Vodafone has not decided how to respond - as the college's demand may prove to be the first of many.

Now I'm sure you get as irritated as the rest of us by mobile phones in trains and other public places (except, of course, when we are using them ourselves). But have you noticed how view after view is spiked with the masts that relay the calls? More than 8,000 have sprouted all over the country, and a similar number are expected to go up in the next few years. Church towers, Areas of Outstanding Natural Beauty, right next to homes - nowhere is immune, because they largely fall outside normal planning controls.

Legislation from the Eighties allows the phone companies to erect masts up to 45ft high without planning permission, while government guidelines instruct planners to "respond positively" to proposals for bigger ones. In opposition, Labour promised to review these rules, but hasn't.

One of the companies' few setbacks was at Ide Hill, Kent, where plans for a mast weredropped after an on-site speech by a PR woman, explaining how it was needed to fill a telecommunications black hole, was interrupted - by the ringing of her mobile.

o NEW research from Sweden suggests that radiation from mobile phones can give you headaches and a burning sensation on the skin. Other researchers say it may cause brain cancer, though they have produced no direct evidence. Vodafone says that using mobiles is "absolutely safe". But there are increasing calls for prudence, though not panic.

An Australian study claims that mice contract cancer when exposed to the kind of radiation used in the phones. Research in Australia, Britain and Hawaii shows higher levels of leukaemia in people living near broadcasting towers, which emit similar radiation. Epidemiologist Dr Debbie Eklund, former director of public health for North-West Surrey says there are grounds for "serious concern".

This September the World Health Organisation begins a major study to find out what risks there are, if any - but does not expect clear results for five to 10 years. Meantime, Warwickshire College wants to play safe.

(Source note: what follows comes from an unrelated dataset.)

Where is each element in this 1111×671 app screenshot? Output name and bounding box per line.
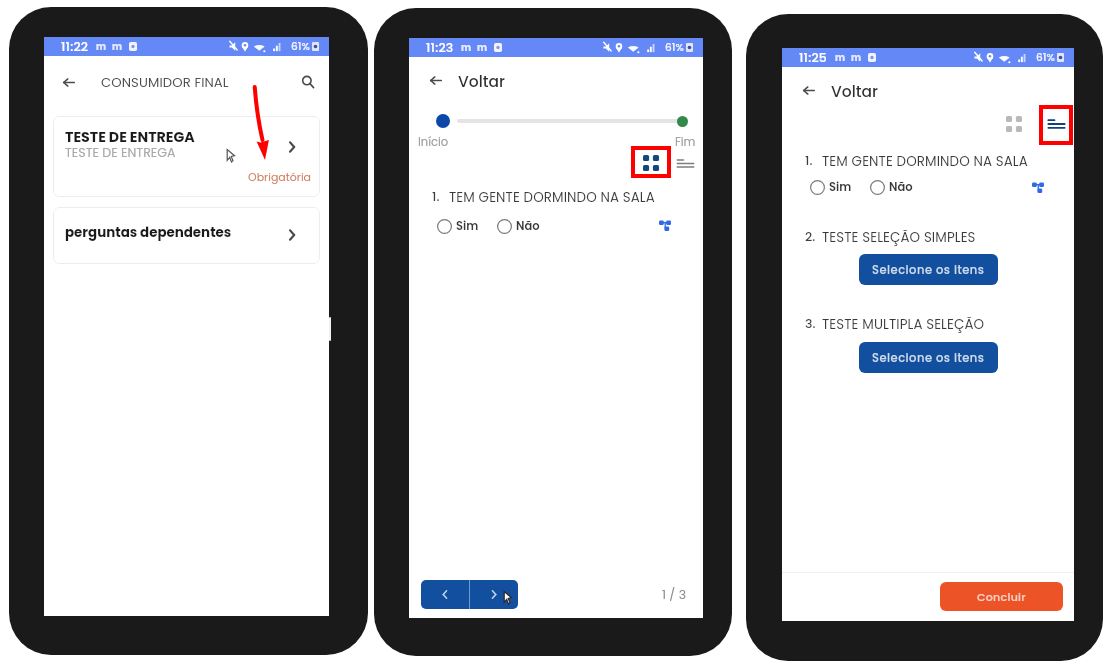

o IT'S perhaps no coincidence that it's a college. Campuses the world over are becoming more environmentally friendly as student activism has turned from red to green. More than 1,000 campuses have conducted environmental audits. Students have forced four-fifths of US universities to develop recycling programmes. Harvard has saved more than $186,000 a year by replacing throwaway cups with washable ones.

o TALKING of Harvard, I met a scientist there a couple of years ago who says the way to avoid health risks from mobile phones is to talk, literally, through your hat. The problem, says Dr Ronold (no misspelling) King, is that the aerial on conventional phones goes next to the head, attracting radiation to the brain. He wants users to wear the aerials on top of their heads - but he admits there may be some resistance to going round looking like Teletubbies. So he has designed a helmet containing the phone with a mouthpiece, and a spike on the top for the aerial. But how would commuters, already annoyed by mobile calls, react to sharing a carriage with Prussian soldiers in pinstripes?